Only an exact copy of the entries, stripped of pictures, will serve as the answer.

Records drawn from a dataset
========================================================================

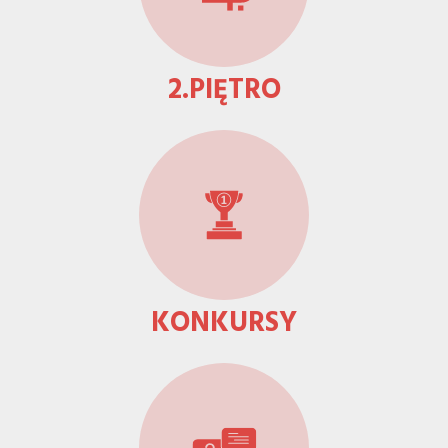
ikonami
2.PIĘTRO
KONKURSY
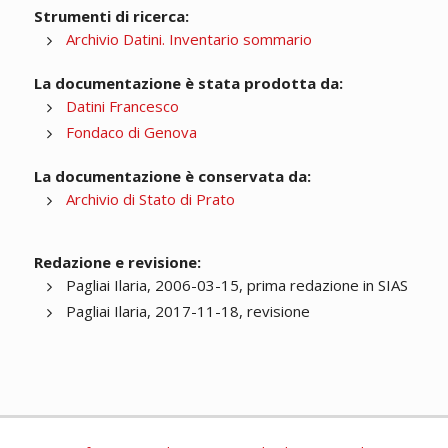
Strumenti di ricerca:
Archivio Datini. Inventario sommario
La documentazione è stata prodotta da:
Datini Francesco
Fondaco di Genova
La documentazione è conservata da:
Archivio di Stato di Prato
Redazione e revisione:
Pagliai Ilaria, 2006-03-15, prima redazione in SIAS
Pagliai Ilaria, 2017-11-18, revisione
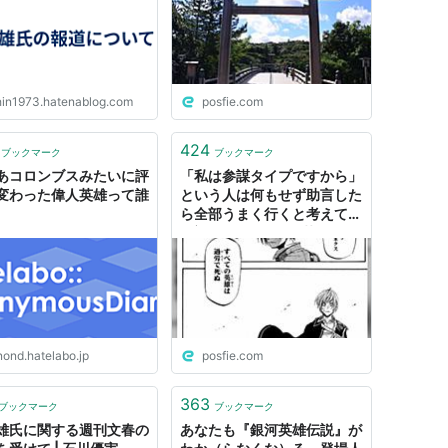
hin1973.hatenablog.com
posfie.com
424
ブックマーク
ブックマーク
あコロンブスみたいに評
「私は参謀タイプですから」
変わった偉人英雄って誰
という人は何もせず助言した
ら全部うまく行くと考えてる
//実際は「すべての英雄は過
労で死ぬ」
nond.hatelabo.jp
posfie.com
363
ブックマーク
ブックマーク
雄氏に関する週刊文春の
あなたも『銀河英雄伝説』が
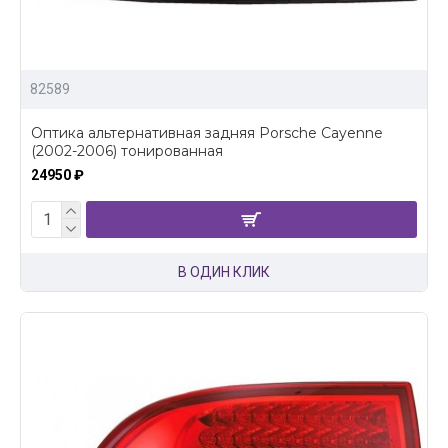
82589
Оптика альтернативная задняя Porsche Cayenne
(2002-2006) тонированная
24950 ₽
В ОДИН КЛИК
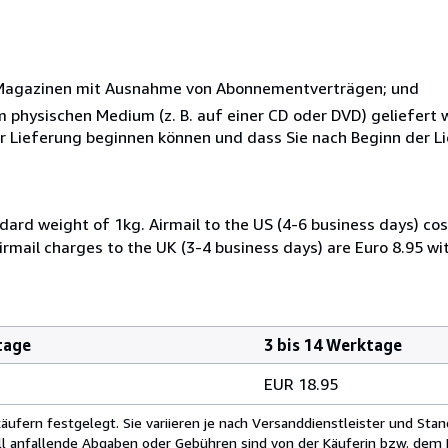
r Magazinen mit Ausnahme von Abonnementverträgen; und
nem physischen Medium (z. B. auf einer CD oder DVD) geliefert
der Lieferung beginnen können und dass Sie nach Beginn der L
dard weight of 1kg. Airmail to the US (4-6 business days) cos
irmail charges to the UK (3-4 business days) are Euro 8.95 wi
tage
3 bis 14 Werktage
EUR 18.95
fern festgelegt. Sie variieren je nach Versanddienstleister und Stan
ll anfallende Abgaben oder Gebühren sind von der Käuferin bzw. dem K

========================================================================

→ Problem solution:
ikonami
2.PIĘTRO
KONKURSY
Strumenti di ricerca:
Archivio Datini. Inventario sommario
La documentazione è stata prodotta da:
Datini Francesco
Fondaco di Genova
La documentazione è conservata da:
Archivio di Stato di Prato
Redazione e revisione:
Pagliai Ilaria, 2006-03-15, prima redazione in SIAS
Pagliai Ilaria, 2017-11-18, revisione
hin1973.hatenablog.com
posfie.com
424
ブックマーク
ブックマーク
あコロンブスみたいに評
「私は参謀タイプですから」
変わった偉人英雄って誰
という人は何もせず助言した
ら全部うまく行くと考えてる
//実際は「すべての英雄は過
労で死ぬ」
nond.hatelabo.jp
posfie.com
363
ブックマーク
ブックマーク
雄氏に関する週刊文春の
あなたも『銀河英雄伝説』が
82589
Оптика альтернативная задняя Porsche Cayenne
(2002-2006) тонированная
24950 ₽
В ОДИН КЛИК
r Magazinen mit Ausnahme von Abonnementverträgen; und
nem physischen Medium (z. B. auf einer CD oder DVD) geliefert
der Lieferung beginnen können und dass Sie nach Beginn der L
dard weight of 1kg. Airmail to the US (4-6 business days) cos
irmail charges to the UK (3-4 business days) are Euro 8.95 wi
tage
3 bis 14 Werktage
EUR 18.95
fern festgelegt. Sie variieren je nach Versanddienstleister und Stan
ll anfallende Abgaben oder Gebühren sind von der Käuferin bzw. dem K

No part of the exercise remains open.